I want to find whether there is a particular hour when the author should publish the documents online to get maximum views/reads.
Data looks something like this -
| Document ID | Published Date | Read Date |
|---|---|---|
| 1 | 1/1/2022 10:00:00 | 1/1/2022 11:00:00 |
| 1 | 1/1/2022 10:00:00 | 1/1/2022 12:00:00 |
| 1 | 1/1/2022 10:00:00 | 1/1/2022 11:05:00 |
| 1 | 1/1/2022 10:00:00 | 1/1/2022 15:05:00 |
| 2 | 1/2/2022 11:00:00 | 1/2/2022 19:05:00 |
| 2 | 1/2/2022 11:00:00 | 1/3/2022 20:05:00 |
| 4 | 1/3/2022 23:04:00 | 1/4/2022 11:05:00 |
| 4 | 1/3/2022 23:04:00 | 1/4/2022 23:11:00 |
Note - The documents with same document id have the same published date.

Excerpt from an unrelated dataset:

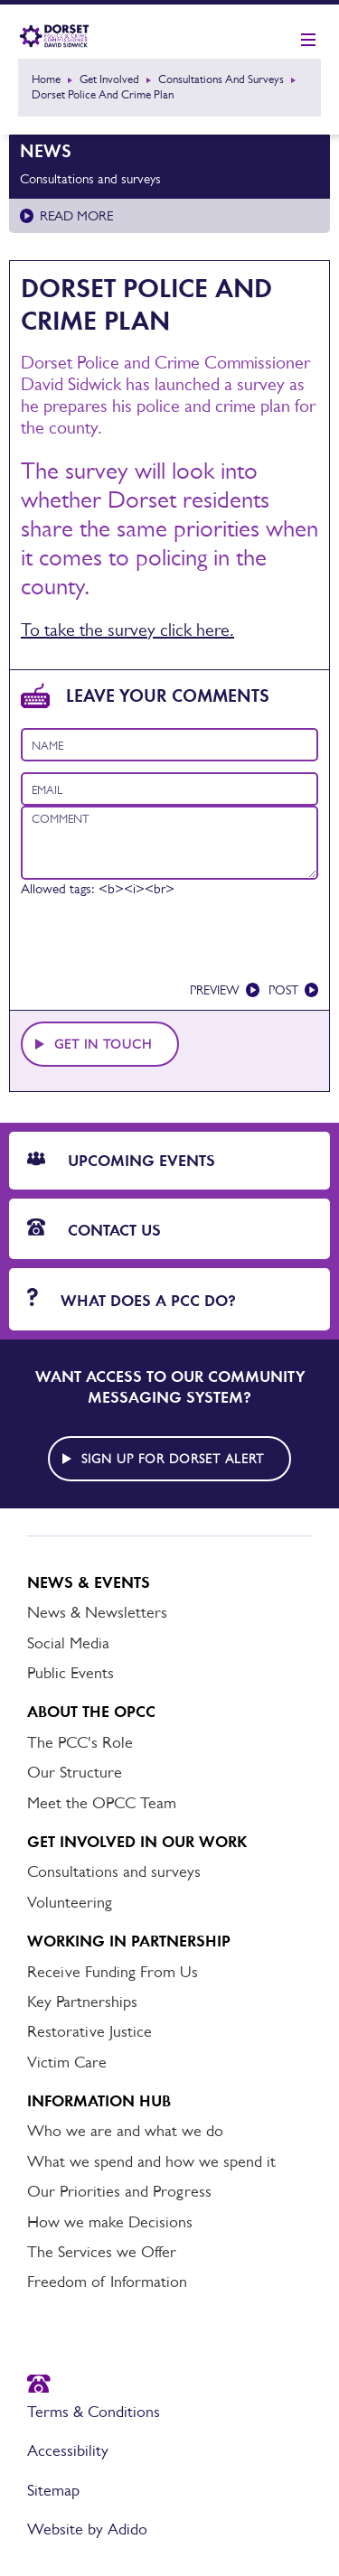 This screenshot has width=339, height=2576. What do you see at coordinates (151, 2161) in the screenshot?
I see `What we spend and how we spend it` at bounding box center [151, 2161]. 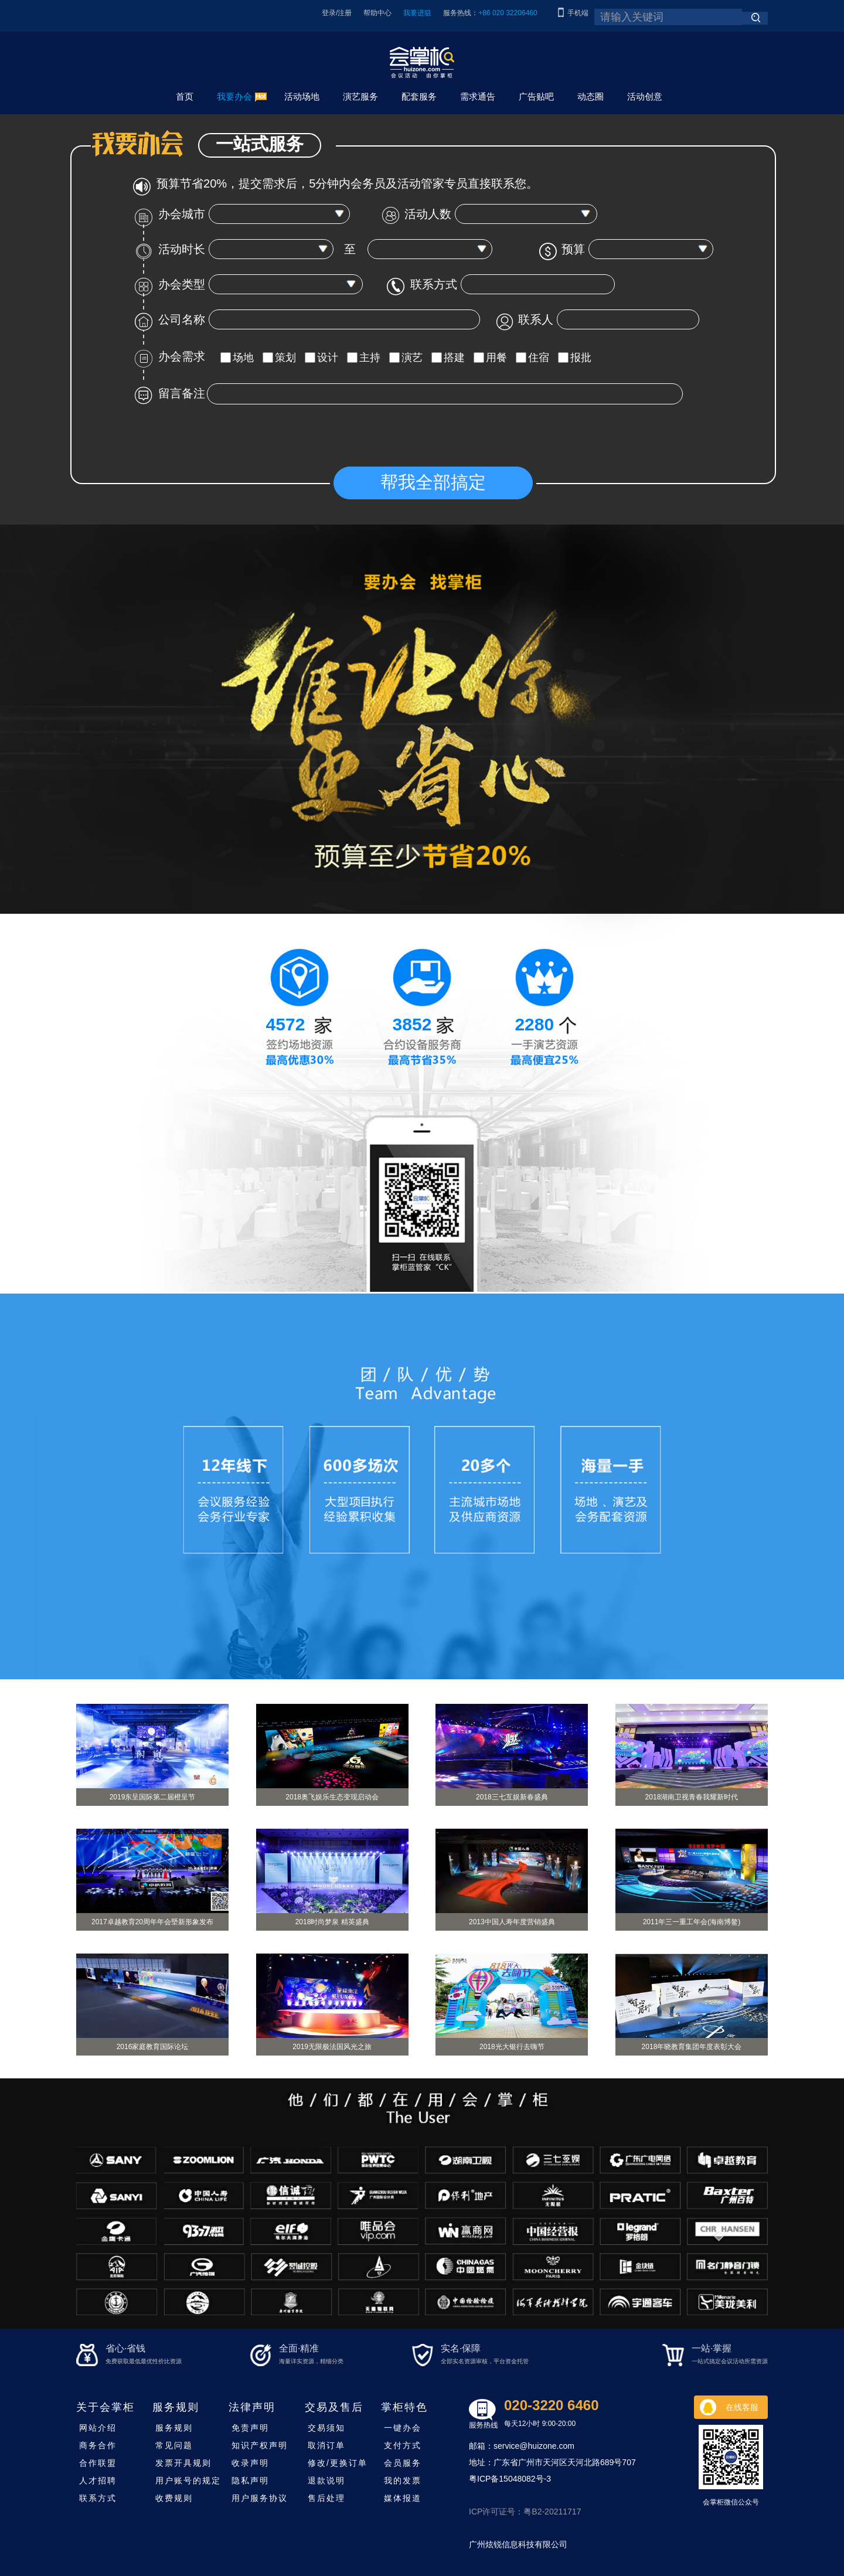 The image size is (844, 2576). What do you see at coordinates (174, 2427) in the screenshot?
I see `服务规则` at bounding box center [174, 2427].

Read date represents the active date and time of the users, and published date represents the date and time of the authors when they mostly publish the documents.
Since, both the columns are dates, How should I use the correlation and time series analysis to get to a conclusion. Should I make the data stationery first? There is a pattern in the read date as in more readers are active in the morning and afternoons as compared to night.